START SOURCE RECORDS
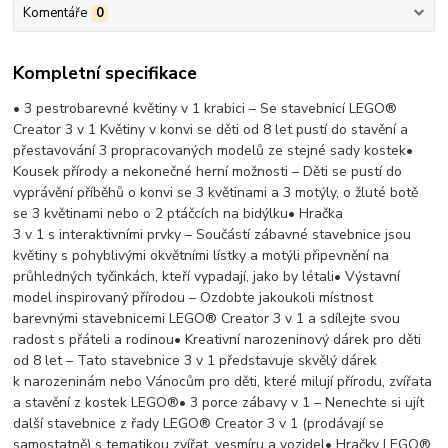
Komentáře
0
Kompletní specifikace
• 3 pestrobarevné květiny v 1 krabici – Se stavebnicí LEGO®
Creator 3 v 1 Květiny v konvi se děti od 8 let pustí do stavění a
přestavování 3 propracovaných modelů ze stejné sady kostek•
Kousek přírody a nekonečné herní možnosti – Děti se pustí do
vyprávění příběhů o konvi se 3 květinami a 3 motýly, o žluté botě
se 3 květinami nebo o 2 ptáčcích na bidýlku• Hračka
3 v 1 s interak­tivními prvky – Součástí zábavné stavebnice jsou
květiny s pohyblivými okvětními lístky a motýli připevnění na
průhledných tyčinkách, kteří vypadají, jako by létali• Výstavní
model inspirovaný přírodou – Ozdobte jakoukoli místnost
barevnými stavebnicemi LEGO® Creator 3 v 1 a sdílejte svou
radost s přáteli a rodinou• Kreativní narozeninový dárek pro děti
od 8 let – Tato stavebnice 3 v 1 představuje skvělý dárek
k narozeninám nebo Vánocům pro děti, které milují přírodu, zvířata
a stavění z kostek LEGO®• 3 porce zábavy v 1 – Nenechte si ujít
další stavebnice z řady LEGO® Creator 3 v 1 (prodávají se
samostatně) s tematikou zvířat, vesmíru a vozidel• Hračky LEGO®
END SOURCE RECORDS
TASK DETAILS
Among the lines above, please find those with "kostek" and copy them.

TASK RESULT
přestavování 3 propracovaných modelů ze stejné sady kostek•
a stavění z kostek LEGO®• 3 porce zábavy v 1 – Nenechte si ujít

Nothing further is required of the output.